## [TASK DETAILS]
Each line below must be transcribed exactly, and no picture may appear in the transcription.

*** Begin section ***

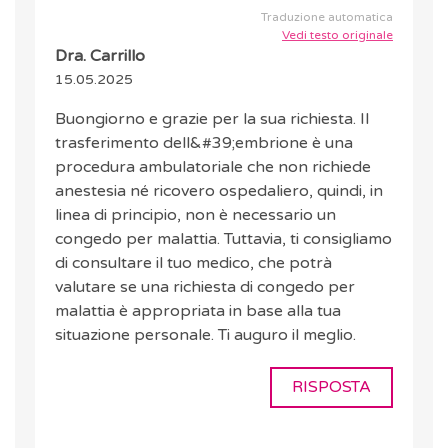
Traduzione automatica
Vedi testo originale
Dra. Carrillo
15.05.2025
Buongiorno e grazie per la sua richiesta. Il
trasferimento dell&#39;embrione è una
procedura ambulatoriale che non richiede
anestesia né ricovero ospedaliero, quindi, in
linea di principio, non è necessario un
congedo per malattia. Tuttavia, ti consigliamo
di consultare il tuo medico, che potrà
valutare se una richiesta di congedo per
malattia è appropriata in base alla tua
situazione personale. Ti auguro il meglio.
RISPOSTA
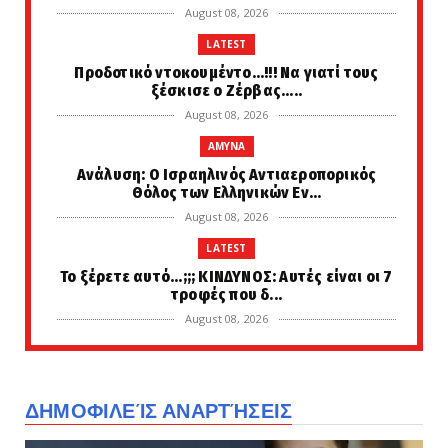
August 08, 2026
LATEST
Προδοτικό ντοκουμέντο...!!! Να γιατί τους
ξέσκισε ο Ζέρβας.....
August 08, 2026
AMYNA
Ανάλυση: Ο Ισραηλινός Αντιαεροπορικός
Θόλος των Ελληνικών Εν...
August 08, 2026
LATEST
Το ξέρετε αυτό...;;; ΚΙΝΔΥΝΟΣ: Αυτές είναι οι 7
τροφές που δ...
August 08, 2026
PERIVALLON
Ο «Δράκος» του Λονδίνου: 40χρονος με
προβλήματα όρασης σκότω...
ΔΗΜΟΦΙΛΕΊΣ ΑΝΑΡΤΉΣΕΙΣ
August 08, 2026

*** End section ***

## [RESPONSE TO THIS TASK]
Traduzione automatica
Vedi testo originale
Dra. Carrillo
15.05.2025
Buongiorno e grazie per la sua richiesta. Il
trasferimento dell&#39;embrione è una
procedura ambulatoriale che non richiede
anestesia né ricovero ospedaliero, quindi, in
linea di principio, non è necessario un
congedo per malattia. Tuttavia, ti consigliamo
di consultare il tuo medico, che potrà
valutare se una richiesta di congedo per
malattia è appropriata in base alla tua
situazione personale. Ti auguro il meglio.
RISPOSTA
August 08, 2026
LATEST
Προδοτικό ντοκουμέντο...!!! Να γιατί τους
ξέσκισε ο Ζέρβας.....
August 08, 2026
AMYNA
Ανάλυση: Ο Ισραηλινός Αντιαεροπορικός
Θόλος των Ελληνικών Εν...
August 08, 2026
LATEST
Το ξέρετε αυτό...;;; ΚΙΝΔΥΝΟΣ: Αυτές είναι οι 7
τροφές που δ...
August 08, 2026
PERIVALLON
Ο «Δράκος» του Λονδίνου: 40χρονος με
προβλήματα όρασης σκότω...
ΔΗΜΟΦΙΛΕΊΣ ΑΝΑΡΤΉΣΕΙΣ
August 08, 2026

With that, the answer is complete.